John Donald Rose FRS (2 January 1911 - 14 October 1976) was a British industrial chemist, who worked for Imperial Chemical Industries from 1935 to 1972. His posts at ICI included director of research and chairman of the paints division. He was also Master of the Worshipful Company of Salters.
Rose was born in Greasbrough, Rotherham, Yorkshire on 2 January 1911 and was educated at Rotherham Grammar School before matriculating at Jesus College, Oxford in 1929 to study chemistry. He graduated with a BA degree in 1932, and spent a further year in study with Robert Robinson to obtain a post-graduate BSc degree in 1933. A two-year fellowship awarded by the Salters' Company allowed him to continue his research with Robinson in Oxford and to spend a year at the Swiss Federal Institute of Technology Zürich with Leopold Ružička on the structure of abietic acid. In 1935, Rose started work as a research chemist for Imperial Chemical Industries in Blackley, Manchester, where his work included evaluating a new polymer called nylon. During the Second World War, Rose was part of a research group considering the possibilities for new business after the war, although plans to use acetylene as an intermediary for making organic chemicals were not pursued when it became clear that it was uneconomic to do so.

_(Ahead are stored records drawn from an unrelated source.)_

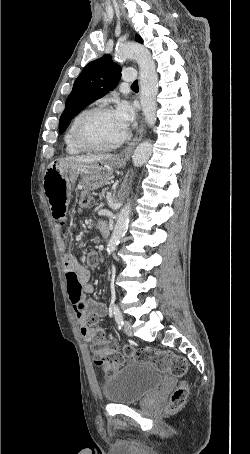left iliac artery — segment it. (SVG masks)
Here are the masks:
<instances>
[{"label": "left iliac artery", "instance_id": "1", "mask_svg": "<svg viewBox=\"0 0 250 454\" xmlns=\"http://www.w3.org/2000/svg\"><path fill=\"white\" fill-rule=\"evenodd\" d=\"M112 309H113V313H114V316H115V320H116V322L118 324V328L121 329V327L123 325L122 313H121L119 307L116 304H113Z\"/></svg>", "mask_w": 250, "mask_h": 454}]
</instances>
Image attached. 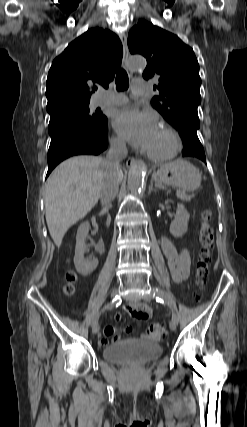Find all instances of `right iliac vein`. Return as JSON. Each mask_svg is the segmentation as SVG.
<instances>
[{
	"label": "right iliac vein",
	"mask_w": 247,
	"mask_h": 427,
	"mask_svg": "<svg viewBox=\"0 0 247 427\" xmlns=\"http://www.w3.org/2000/svg\"><path fill=\"white\" fill-rule=\"evenodd\" d=\"M117 295H118V289H114V290H112V292H111V297H112V298H114V297H116ZM99 329H100V326H99V323H98V320H97V321H95V322L92 324V332H93V334L98 333V332H99Z\"/></svg>",
	"instance_id": "63e3f726"
}]
</instances>
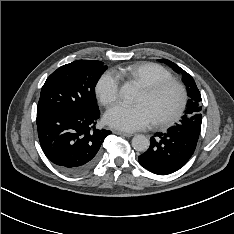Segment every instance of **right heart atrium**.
<instances>
[{
	"instance_id": "d8ad5b80",
	"label": "right heart atrium",
	"mask_w": 234,
	"mask_h": 234,
	"mask_svg": "<svg viewBox=\"0 0 234 234\" xmlns=\"http://www.w3.org/2000/svg\"><path fill=\"white\" fill-rule=\"evenodd\" d=\"M119 79L112 71L104 72L96 82L95 93L104 105L113 104L119 97Z\"/></svg>"
}]
</instances>
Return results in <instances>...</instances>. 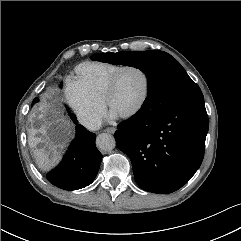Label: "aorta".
<instances>
[{"mask_svg": "<svg viewBox=\"0 0 241 241\" xmlns=\"http://www.w3.org/2000/svg\"><path fill=\"white\" fill-rule=\"evenodd\" d=\"M97 147L103 151H110L115 148L116 141L111 134L102 133L96 139Z\"/></svg>", "mask_w": 241, "mask_h": 241, "instance_id": "1", "label": "aorta"}]
</instances>
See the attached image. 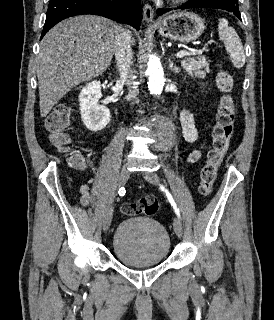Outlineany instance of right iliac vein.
<instances>
[{"label": "right iliac vein", "instance_id": "obj_1", "mask_svg": "<svg viewBox=\"0 0 274 320\" xmlns=\"http://www.w3.org/2000/svg\"><path fill=\"white\" fill-rule=\"evenodd\" d=\"M129 175H130V171H129L127 165L122 166V168L119 172V175H118L119 186H123L127 182ZM112 217H113V207L110 206L107 209L106 214L104 216V220H103V230L104 231H107L109 229L111 222H112Z\"/></svg>", "mask_w": 274, "mask_h": 320}]
</instances>
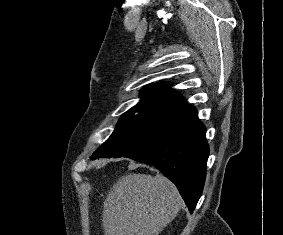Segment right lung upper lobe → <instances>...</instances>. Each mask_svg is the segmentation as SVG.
<instances>
[{"label":"right lung upper lobe","instance_id":"cb5924a9","mask_svg":"<svg viewBox=\"0 0 283 235\" xmlns=\"http://www.w3.org/2000/svg\"><path fill=\"white\" fill-rule=\"evenodd\" d=\"M140 94L142 99L139 103L168 102L182 104L183 102V99L172 89L161 84L146 86L141 90Z\"/></svg>","mask_w":283,"mask_h":235}]
</instances>
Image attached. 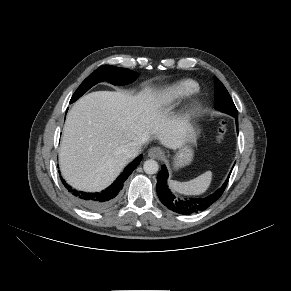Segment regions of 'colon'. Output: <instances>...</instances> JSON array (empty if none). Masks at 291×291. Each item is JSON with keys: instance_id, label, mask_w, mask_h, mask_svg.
<instances>
[{"instance_id": "obj_1", "label": "colon", "mask_w": 291, "mask_h": 291, "mask_svg": "<svg viewBox=\"0 0 291 291\" xmlns=\"http://www.w3.org/2000/svg\"><path fill=\"white\" fill-rule=\"evenodd\" d=\"M228 135V126L226 122H222L218 128V132H217V142L218 143H222L223 141H225L226 137Z\"/></svg>"}]
</instances>
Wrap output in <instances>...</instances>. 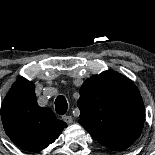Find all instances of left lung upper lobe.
<instances>
[{
  "label": "left lung upper lobe",
  "instance_id": "obj_1",
  "mask_svg": "<svg viewBox=\"0 0 155 155\" xmlns=\"http://www.w3.org/2000/svg\"><path fill=\"white\" fill-rule=\"evenodd\" d=\"M77 105L81 111L79 123L110 149H126L143 128L145 109L140 92L117 72L104 71L87 79Z\"/></svg>",
  "mask_w": 155,
  "mask_h": 155
}]
</instances>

In 1949, Rose became associate research manager, and then director of research in 1951; the company's work in this period included research into Procion dyes and Terylene (an artificial fibre). In 1958, he became production director, followed in 1959 by the post of joint managing director (and later chairman) of the paints division. His final appointment within ICI was as research and development director in 1966 (although he spent a period in 1968 to 1969 as chairman of Ilford Photo, which had been acquired jointly by ICI and the Swiss company Ciba). He retired in 1972. He was elected as a Fellow of the Royal Society in 1971 and vice-president of the Society of Chemical Industry in 1968. After his retirement from ICI, he was a director of Laporte Industries and chairman of the Fulmer Research Institute. He was a governor of the University of Salford (and was awarded an honorary DSc in 1972) and Master of the Salters' Company in 1973. He died on 14 October 1976 at his home in Chalfont St Peter.[1]